我仰头叫道:“昊飞!”
赛昊飞衣衫毁损,浑身黑气,过来便将连欢打横抱起,也不同我废话,只点点头,示意我一同出去。到了洞外,只见满地烧剩的残头断脚,好不骇人。我托着连欢后脑,同赛昊飞一齐行去,离江边远远时,我便望到有一艘船,异香缠绕不去,亦不知上嵌多少翡翠珍珠,便正是莲华宝筏。
我苦涩一笑,便同他二人上了船,赛昊飞去安顿连欢,我便来解绳,将那易水寒劈下,缆绳如毛得断。

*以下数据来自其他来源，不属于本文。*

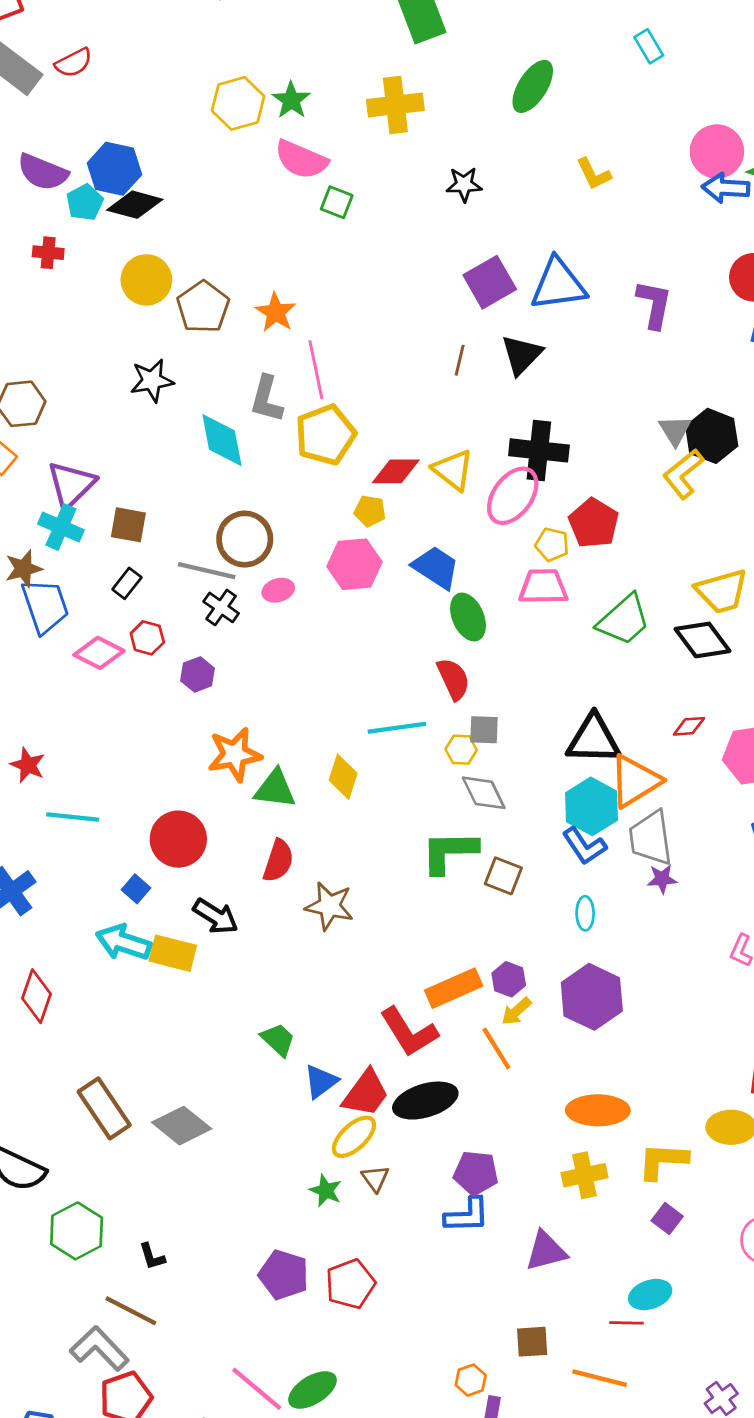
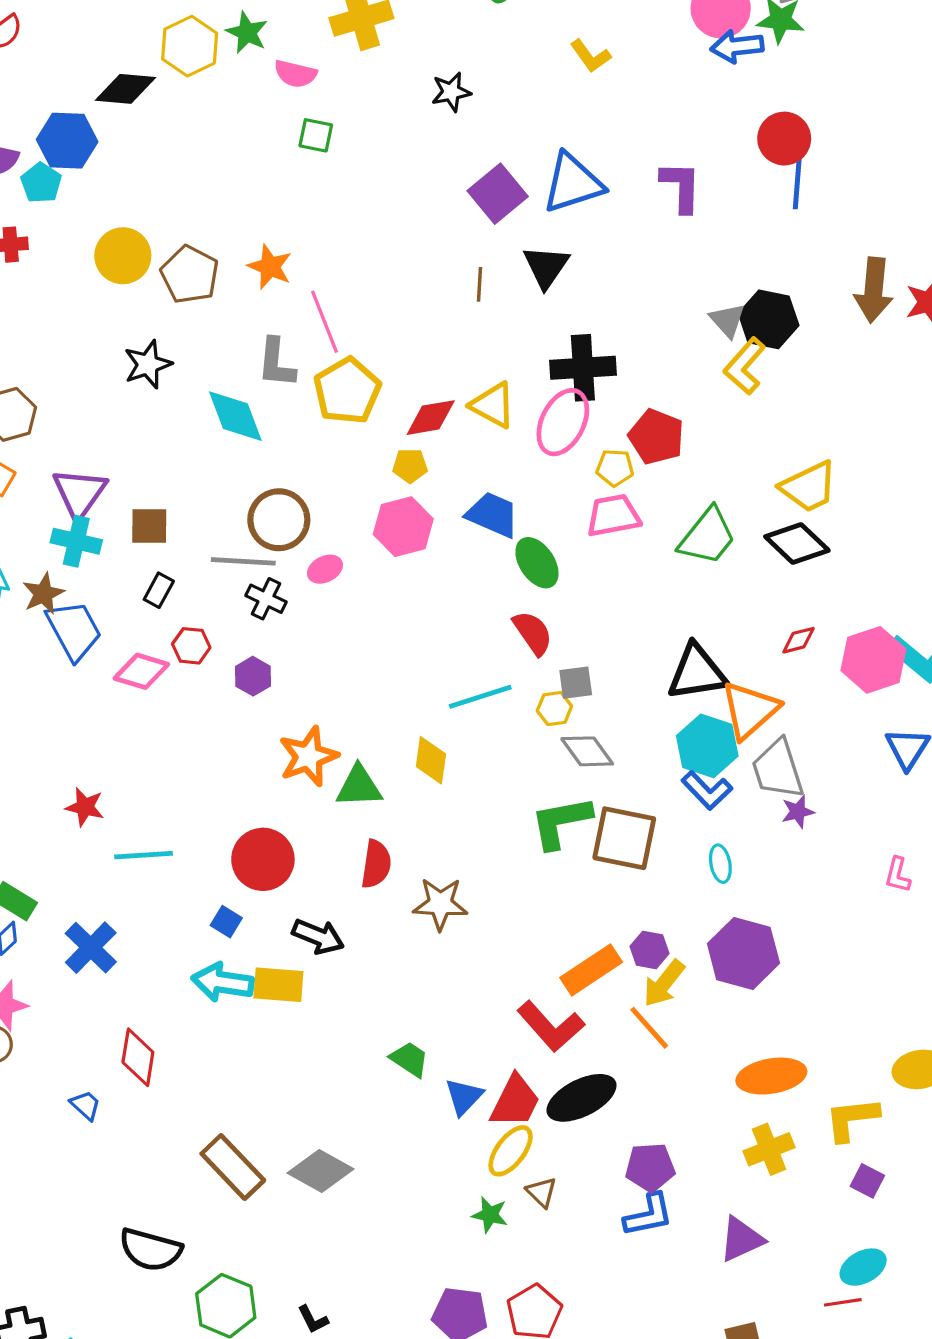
pink semicircle: (301, 160) -> (295, 74), moved, size x0.7
black diamond: (135, 205) -> (126, 89), moved
brown square: (503, 876) -> (624, 838), size x1.6
yellow arrow: (516, 1011) -> (664, 983), size x1.4

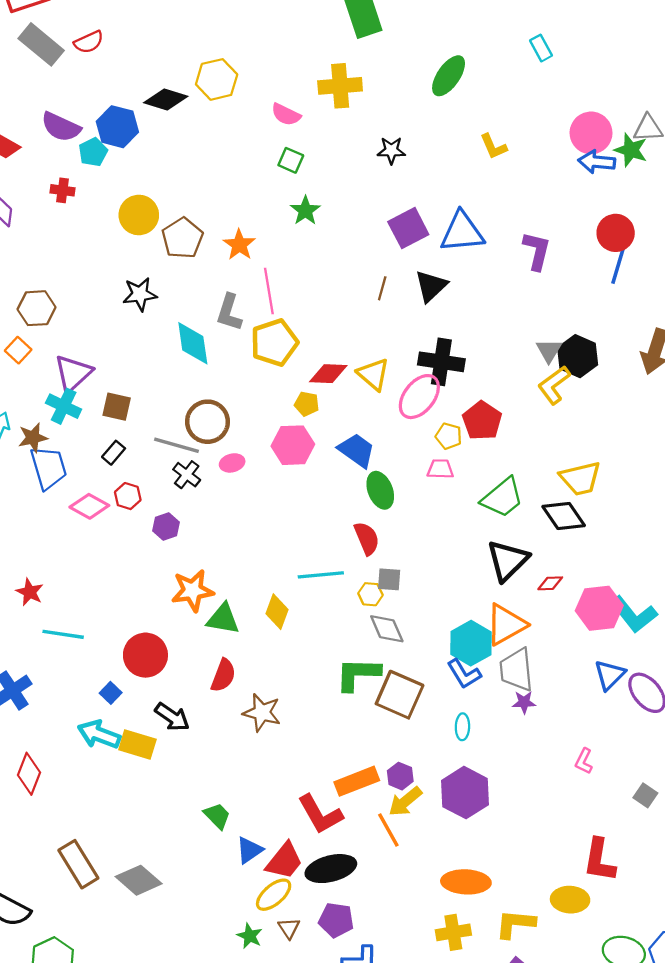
green star: (247, 33) -> (305, 211), moved
pink trapezoid: (613, 516) -> (440, 469), size x0.7
black triangle: (697, 672) -> (508, 560), moved, turned -48
purple pentagon: (650, 1167) -> (336, 920), moved

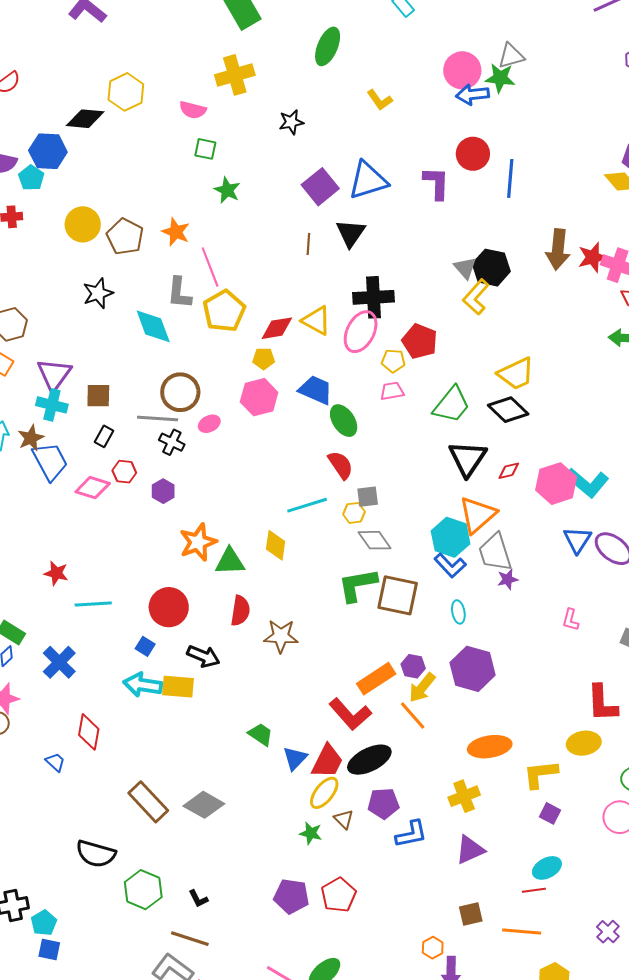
red circle: (616, 233) -> (473, 154), moved
yellow cross: (453, 932) -> (464, 796), moved

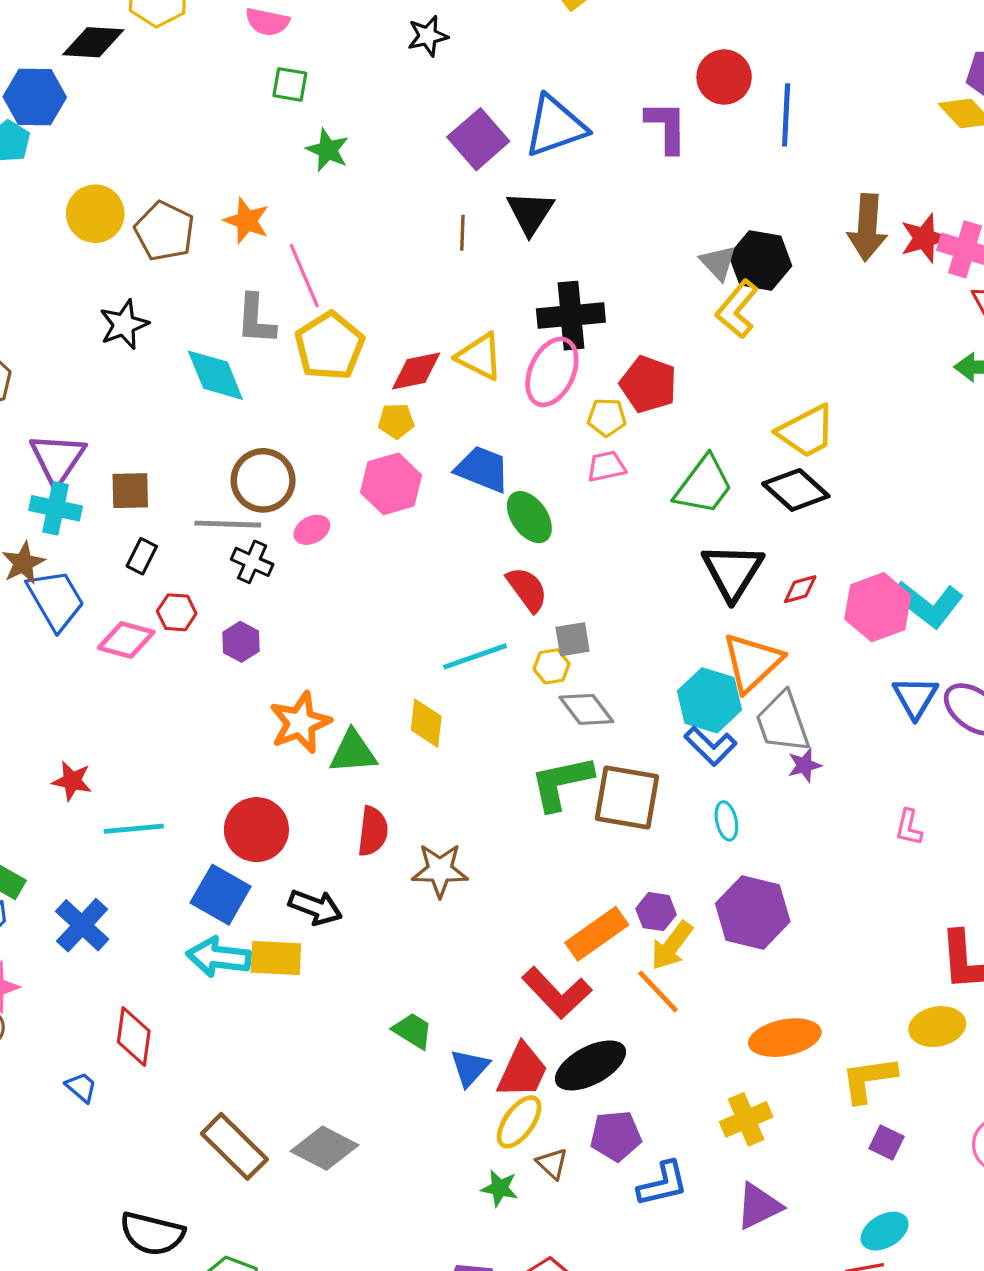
blue square: (145, 646) -> (221, 895), size x1.8

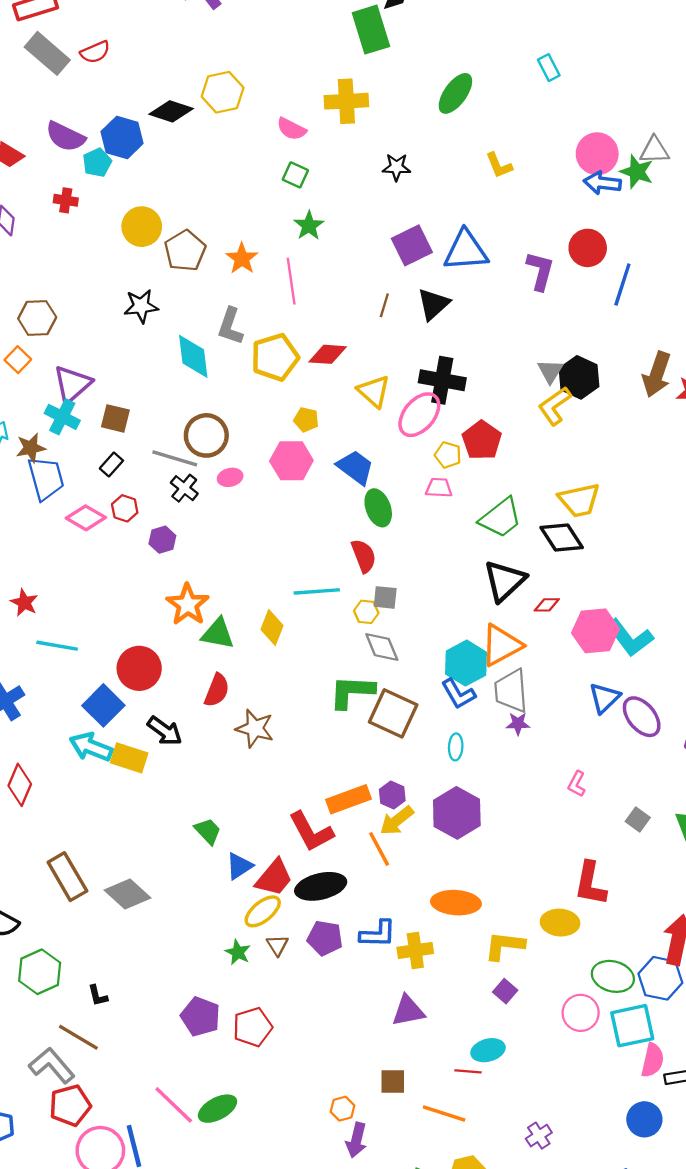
pink line: (304, 276) -> (291, 281), moved
red diamond: (416, 371) -> (328, 354), moved
orange star: (300, 723) -> (188, 604), turned -30
blue L-shape: (663, 1184) -> (378, 934), moved

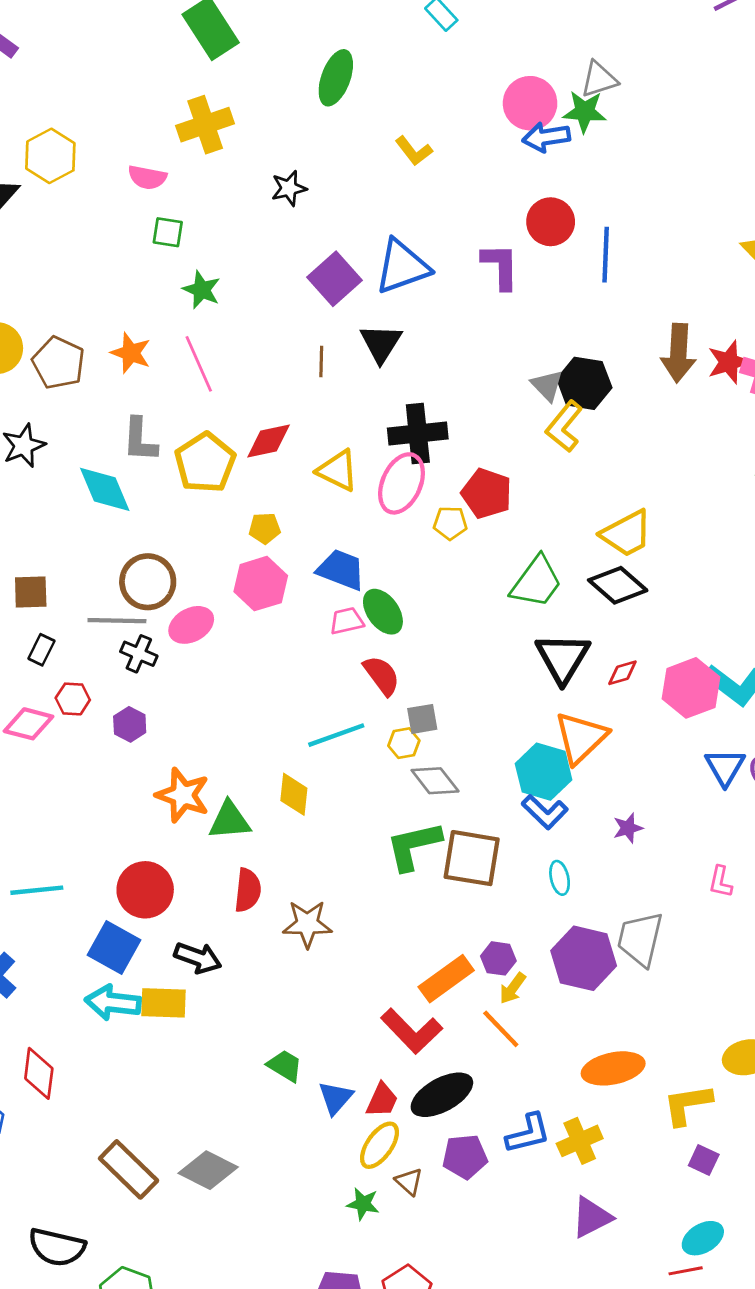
pink ellipse: (230, 477) -> (191, 625), size x1.4
pink trapezoid: (439, 488) -> (347, 621), moved
gray trapezoid: (511, 691) -> (640, 939), moved, turned 33
yellow arrow: (397, 821) -> (513, 988), size x0.7
red trapezoid: (274, 878) -> (382, 1100), size x0.7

这宝筏自带机括,不必摇橹便可自行随水而去,且比水更快,多亏这皇帝赏赐,我三个才得以逃出四川,进入长江。
第66章 终
尾声
各位看客,世人总向红尘中寻风月案,于朝堂上闻虎狼声,而我今日要讲的故事,却是往江湖里去深找,才得见那前朝的一铺相思局,一套连环计。话虽如此,这故事却没有些时兴的淫滥毛病,诸位不要带着心去听了,否则只能落得个书中人的下场。说起来,这些位书中人却正是:因情而生,遇情则乱,由情所伤,为情而没。
说到此处,那说书先生一摔醒堂木,朗声道。
诗曰:
死死生生死亦生,孽海罡风怎认真?
方知情天为罗网,可怜身是网中人。